▶ _What to produce_:
Write out each line from the data below that includes the word "stolica".

▶ _Information supplied_:
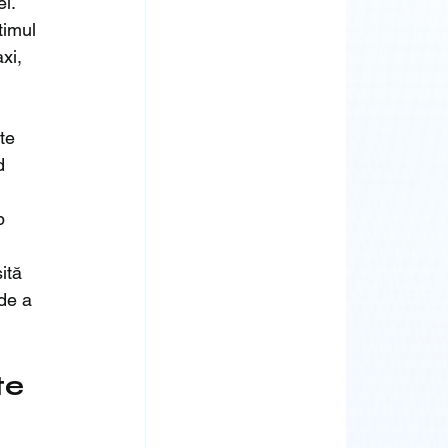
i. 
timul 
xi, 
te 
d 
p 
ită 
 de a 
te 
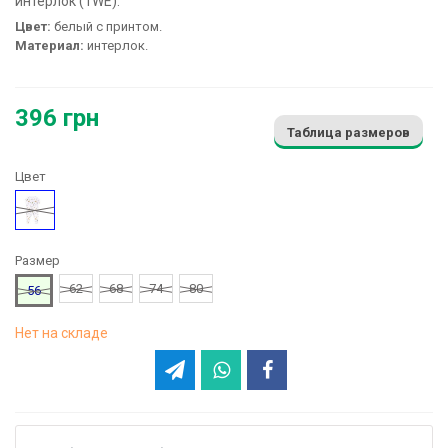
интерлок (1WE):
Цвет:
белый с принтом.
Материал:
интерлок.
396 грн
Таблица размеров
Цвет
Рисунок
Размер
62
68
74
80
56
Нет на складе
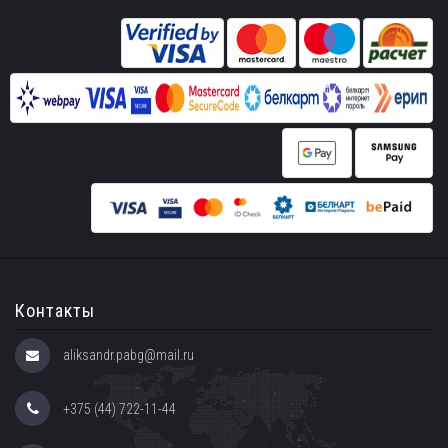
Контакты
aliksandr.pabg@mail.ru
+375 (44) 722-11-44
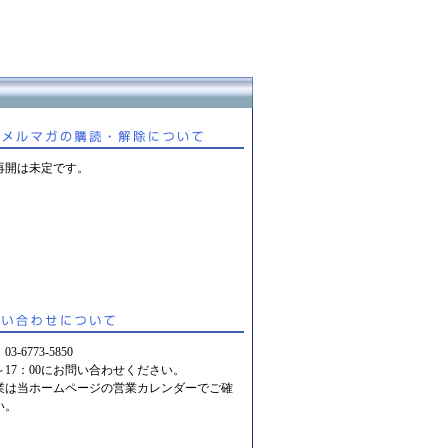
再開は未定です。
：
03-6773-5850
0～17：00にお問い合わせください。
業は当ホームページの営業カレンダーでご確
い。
---
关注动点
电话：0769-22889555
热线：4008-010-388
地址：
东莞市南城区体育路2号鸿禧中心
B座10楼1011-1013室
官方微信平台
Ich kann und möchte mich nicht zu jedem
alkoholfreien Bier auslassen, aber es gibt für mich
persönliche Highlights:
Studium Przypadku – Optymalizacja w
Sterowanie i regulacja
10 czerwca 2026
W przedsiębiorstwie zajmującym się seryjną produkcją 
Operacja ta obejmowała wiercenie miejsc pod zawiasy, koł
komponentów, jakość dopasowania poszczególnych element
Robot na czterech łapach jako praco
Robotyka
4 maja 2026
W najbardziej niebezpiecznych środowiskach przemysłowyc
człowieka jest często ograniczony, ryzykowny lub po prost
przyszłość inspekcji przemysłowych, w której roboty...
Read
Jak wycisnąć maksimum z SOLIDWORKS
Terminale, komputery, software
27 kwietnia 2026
--
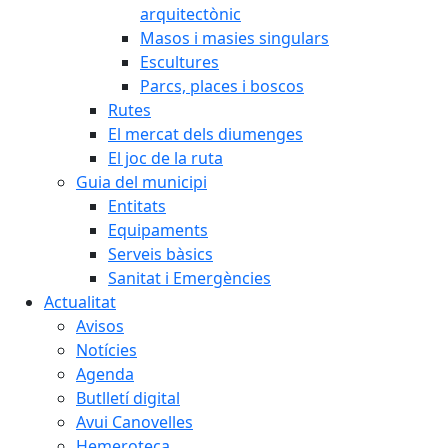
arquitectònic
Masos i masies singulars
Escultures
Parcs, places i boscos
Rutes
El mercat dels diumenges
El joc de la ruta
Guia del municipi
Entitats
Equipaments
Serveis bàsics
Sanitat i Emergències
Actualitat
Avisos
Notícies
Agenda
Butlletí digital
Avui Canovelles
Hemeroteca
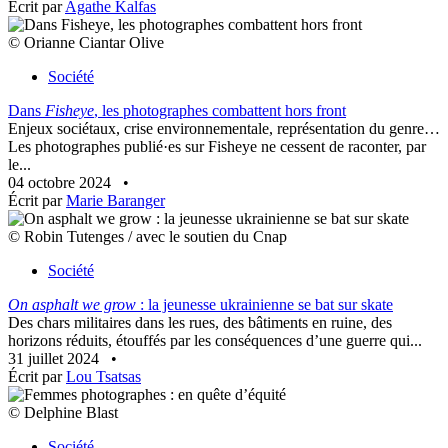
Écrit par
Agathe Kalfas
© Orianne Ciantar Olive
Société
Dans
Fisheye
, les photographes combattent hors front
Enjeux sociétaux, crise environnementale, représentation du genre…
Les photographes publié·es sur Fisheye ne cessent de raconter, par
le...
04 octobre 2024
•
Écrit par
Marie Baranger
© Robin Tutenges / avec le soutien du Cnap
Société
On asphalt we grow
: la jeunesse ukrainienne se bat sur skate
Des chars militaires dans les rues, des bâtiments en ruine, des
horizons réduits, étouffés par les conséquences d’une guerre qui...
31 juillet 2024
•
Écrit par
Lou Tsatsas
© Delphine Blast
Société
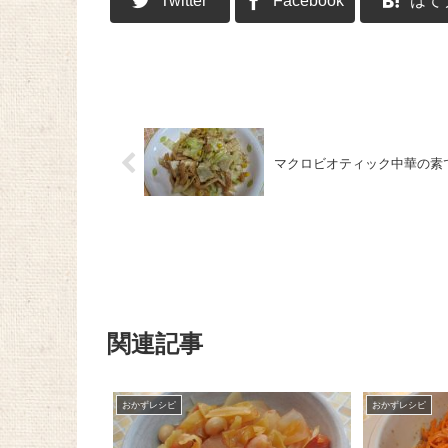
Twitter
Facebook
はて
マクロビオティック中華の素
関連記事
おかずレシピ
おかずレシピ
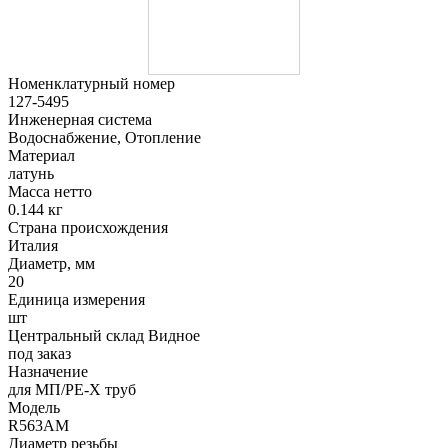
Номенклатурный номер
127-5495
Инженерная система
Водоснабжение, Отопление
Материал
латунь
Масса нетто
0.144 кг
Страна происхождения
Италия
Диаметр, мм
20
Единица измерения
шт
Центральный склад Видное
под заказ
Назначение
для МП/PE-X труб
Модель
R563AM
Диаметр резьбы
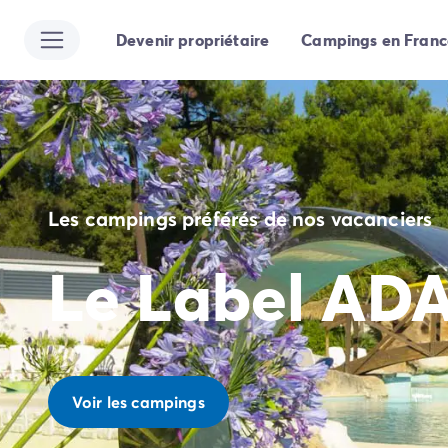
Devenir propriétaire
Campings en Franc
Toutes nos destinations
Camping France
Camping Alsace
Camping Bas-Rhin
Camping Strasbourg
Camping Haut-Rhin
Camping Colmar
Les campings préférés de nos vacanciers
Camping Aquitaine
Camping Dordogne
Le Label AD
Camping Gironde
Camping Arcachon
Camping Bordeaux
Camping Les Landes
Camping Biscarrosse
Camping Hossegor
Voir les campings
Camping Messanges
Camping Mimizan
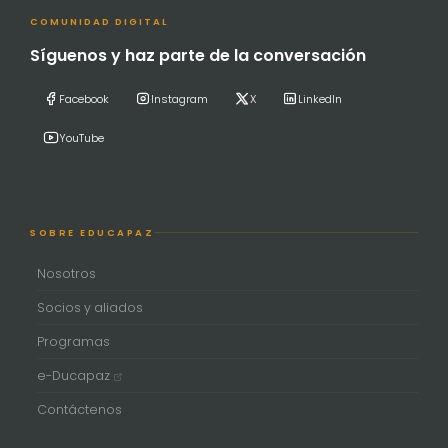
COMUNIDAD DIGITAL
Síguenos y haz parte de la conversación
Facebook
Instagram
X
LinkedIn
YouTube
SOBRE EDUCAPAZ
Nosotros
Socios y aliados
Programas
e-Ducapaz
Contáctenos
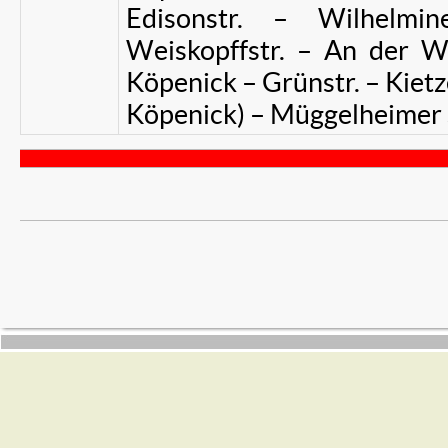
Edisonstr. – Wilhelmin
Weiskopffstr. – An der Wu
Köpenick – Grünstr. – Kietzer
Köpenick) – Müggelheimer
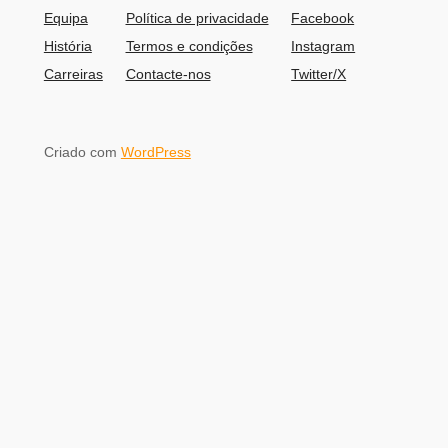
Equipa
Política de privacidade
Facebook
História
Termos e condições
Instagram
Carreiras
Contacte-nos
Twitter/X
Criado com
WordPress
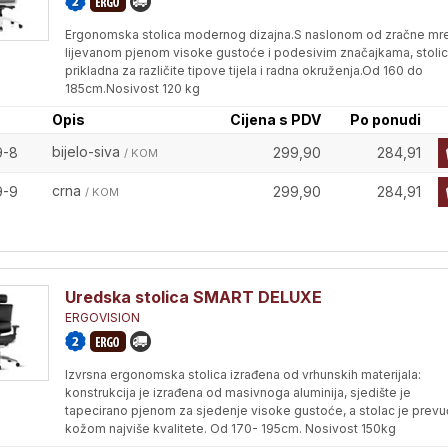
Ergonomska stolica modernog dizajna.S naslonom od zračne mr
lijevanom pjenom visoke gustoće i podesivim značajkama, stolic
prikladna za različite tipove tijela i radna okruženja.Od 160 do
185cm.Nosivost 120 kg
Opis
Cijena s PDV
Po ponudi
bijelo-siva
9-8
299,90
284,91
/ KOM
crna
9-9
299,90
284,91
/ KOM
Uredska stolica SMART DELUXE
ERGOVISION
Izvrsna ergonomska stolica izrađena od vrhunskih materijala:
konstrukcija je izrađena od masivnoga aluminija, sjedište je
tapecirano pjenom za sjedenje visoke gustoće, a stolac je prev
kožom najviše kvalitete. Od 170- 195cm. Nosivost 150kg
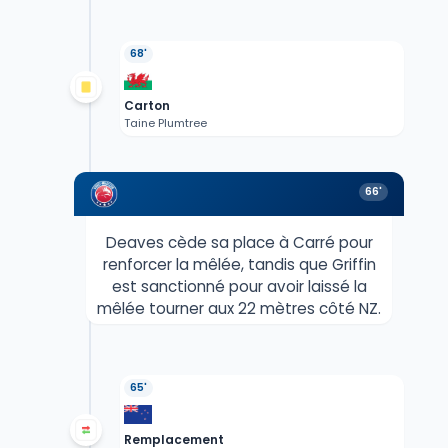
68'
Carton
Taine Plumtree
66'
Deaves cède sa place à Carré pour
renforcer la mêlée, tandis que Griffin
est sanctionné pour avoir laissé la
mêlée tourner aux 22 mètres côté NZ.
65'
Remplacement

▶ _Answer to this exercise_:
Ergonomska stolica modernog dizajna.S naslonom od zračne mr
Uredska stolica SMART DELUXE
Izvrsna ergonomska stolica izrađena od vrhunskih materijala:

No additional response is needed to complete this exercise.